Cinematic Releases: Bad Santa 2 (2016) - Reviewed






Thirteen years after its release, the original Bad Santa persists as the black sheep's Christmas perennial because the raunchy content, the rampant profanity, the shameless characters, and the overall depravity feels organic. This is the movie you put on after the kids have gone to sleep and you're sick of having the music to The Polar Express stuck in your head. It's hysterically funny, ruthlessly offensive, and somehow still manages to tickle the pale underbelly of your holiday spirit. Watching Bad Santa is to experience pitch black comedy gold as only Terry Zwigoff could deliver it. Like all of his films, it stands head and shoulders among pale imitators as a singular work. Whether you're partial to his immortal documentary Crumb, or you have a soft spot for the quirkily insightful Ghost World, beneath the surface is a self-deprecating genius who understands the material because a part of his scarred psyche has lived it.

This Thanksgiving, the director of the Freaky Friday remake and Vampire Academy brings us an unnecessary sequel that feels like watching a sociopath with perfect pitch attempting to play Beethoven on the piano: The timing is right and he hits all the notes correctly, but there's no soul to it. I'm reminded of when American Pie was released in 1999, in the aftermath there was a new stress put on "raunchy" comedy. The inevitable result was a slew of unfunny craptastic studio turds, all made with the sensibility that pumping a film full of sexual innuendo, boobs, and profane pop culture references was the recipe for a surefire hit. This kind of feels like watching one of those one-off middling efforts, trying to find its own voice amidst a cacophonous avalanche of studio notes.

With swirling locks of pure white hair and deeper frown lines, Billy Bob Thornton has returned to the role of Willie with the same snarling alcoholic zest that made him a laugh riot the first time. Also returning is Tony Cox as Marcus, compacting twice as much hatred and bitterness as Thornton into a body less than half the size. Lacking a Lauren Graham (preoccupied filming the revival of Gilmore Girls for Netflix), the screenwriters upped the cup size instead of the ante by giving us Christina Hendricks, playing a closet pervert and open idealist who helps run a children's charity in Chicago. We also get Kathy Bates as Thornton's estranged mother. The scenes with her and Thornton are the best by far, because Waters is actually given an opportunity to work off the carefully studied grid of the original.




It's clear that Waters and his screenwriters, Johnny Rosenthal and Shauna Cross, have great respect for what Zwigoff accomplished.
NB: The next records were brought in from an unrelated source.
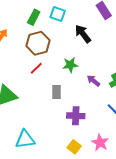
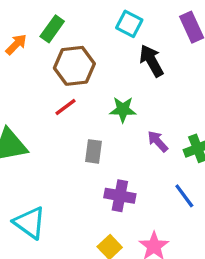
cyan square: (58, 14) -> (129, 24), moved
green rectangle: (34, 17) -> (52, 29), moved
cyan triangle: (25, 139) -> (30, 223), turned 35

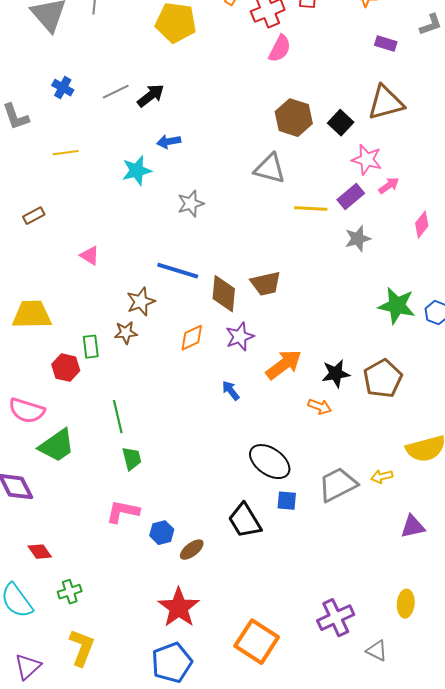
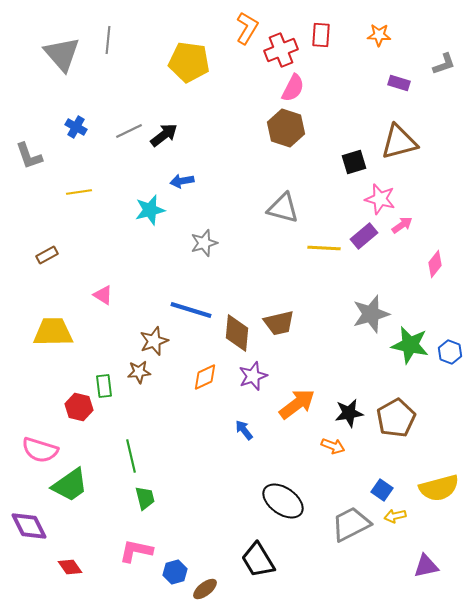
brown hexagon: (294, 118) -> (286, 128), moved
black square: (341, 123) -> (354, 162), turned 30
gray star: (358, 239) -> (371, 314), moved, size x1.4
yellow trapezoid: (32, 315) -> (53, 332), moved
blue square: (287, 501) -> (382, 490), moved, turned 30
red diamond: (40, 552) -> (70, 567), moved

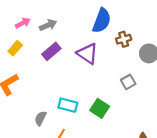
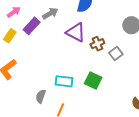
gray arrow: (48, 25) -> (50, 13), moved
brown cross: (124, 39) -> (97, 44), moved
purple rectangle: (51, 51) -> (32, 26), moved

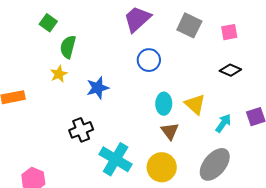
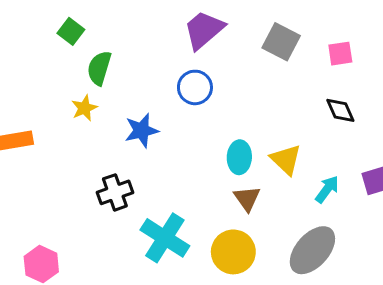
blue circle: (149, 60) -> (195, 87), moved
black diamond: (230, 70) -> (340, 110), turned 40

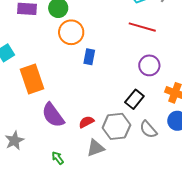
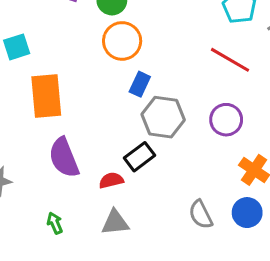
black rectangle: (134, 99) -> (140, 157), moved
gray hexagon: (116, 126) -> (163, 117), moved

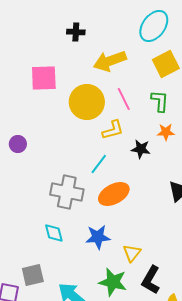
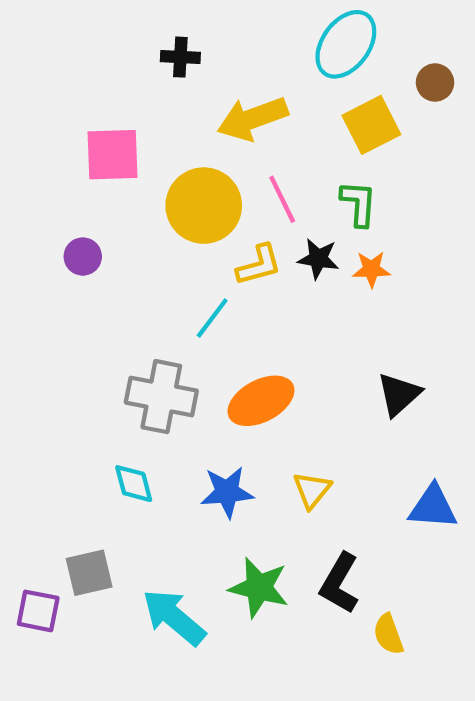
purple circle: (18, 144) -> (83, 257), moved
black star: (141, 149) -> (318, 259), moved
cyan line: (99, 164) -> (212, 318), moved
yellow triangle: (132, 253) -> (312, 490), moved

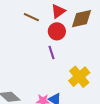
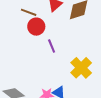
red circle: (57, 31) -> (36, 27), moved

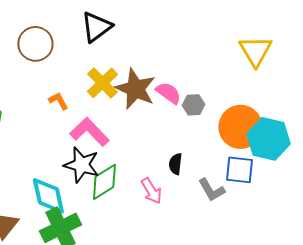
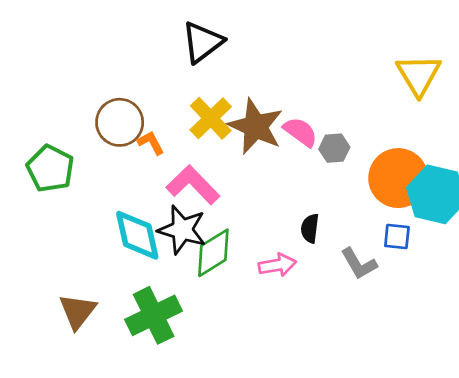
brown circle: (35, 44) -> (120, 122), moved
blue square: (239, 170) -> (397, 237), size x0.7
pink arrow: (151, 191) -> (277, 265), turned -68
cyan diamond: (48, 196) -> (137, 235), moved

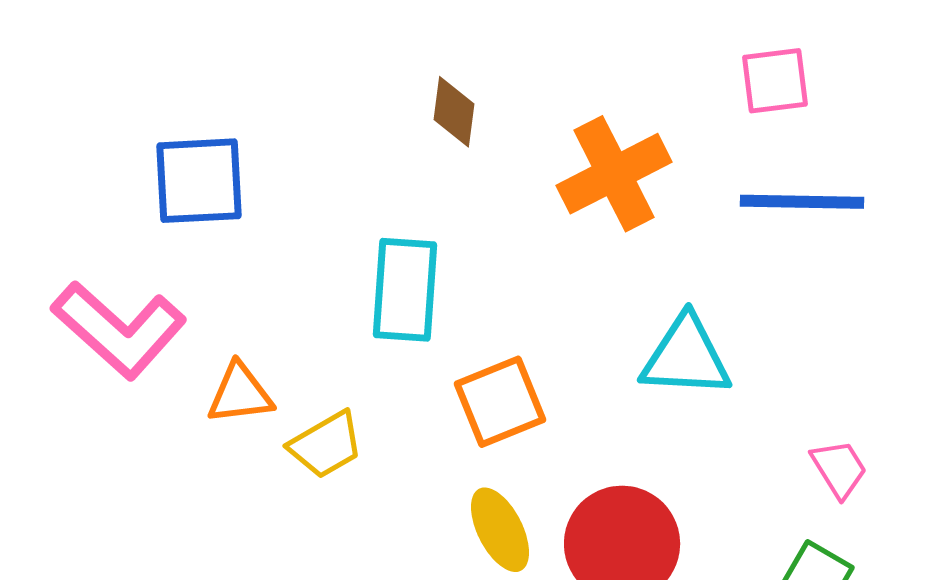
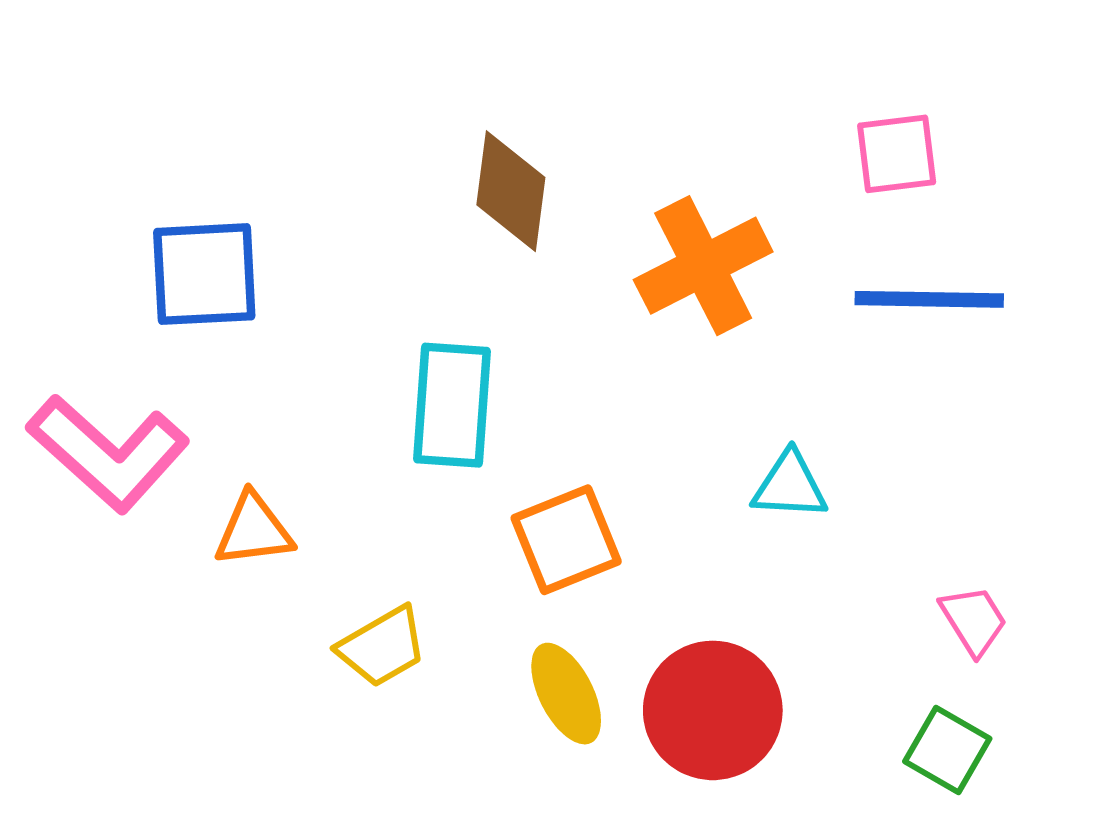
brown diamond: (454, 112) -> (511, 191), size x1.4
cyan triangle: (686, 357) -> (790, 486), size x0.7
yellow trapezoid: (326, 445) -> (382, 647), moved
They stick extraordinarily close to the formula established by the original scribes, Glenn Ficarra and John Requa. In fact, they stick so close to it that some scenes play like bad karaoke instead of a bomb-ass cover band. There are dialogue exchanges in Bad Santa 2 so out of place, reaching so hard for effect, they practically dropkick you out of the movie. One particular instance in which Tony Cox tells off John Ritter's surrogate security guard, comes off as being so... written, it made me cock my head to one side like a dog listening to a strange noise. Just as out of place with no discernible motivation are the film's two "villains," Ryan Hansen as our Bernie Mac "keeper of the cheese" substitute, and his hopelessly incompetent security guard played by Jeff Skowron. The banter between Mac and Ritter in the original created two unique characters with a funny dynamic that gave us some sense of who Bad Santa and his Evil Elf were robbing. Hansen and Skowron are cardboard cutouts as pointless as a sixth toe. On a spider.

That's not to say that there isn't anything to like in the film. I was never bored by it. There are some pretty big laughs when Mark Waters and his screenwriters aren't playing it so safe that you can imagine them dressed in biohazard suits. Kathy Bates is amusing all the way through, and the relationship she builds with Thornton works well to lend some semblance of gravitas to the inevitable surprises in the third act. But just as it was with the original, Bad Santa 2 belongs to Billy Bob Thornton and Brett Kelly as the starry-eyed, almost-retarded, sandwich-making child trapped in a man's body, Thurman Merman. Kelly almost walks away with this movie tucked away in his too-tight polo, and it's Thurman's relationship with Willie that provides a capstone scene which reminds us that it wasn't just the profane raunch that made the original Bad Santa so memorable. It was also the message that, no matter how screwed up someone is -- even if you're the guy who bangs Christina Hendricks next to a row of Christmas trees in view of small children -- miracles can happen. Or maybe it was just the booze talking.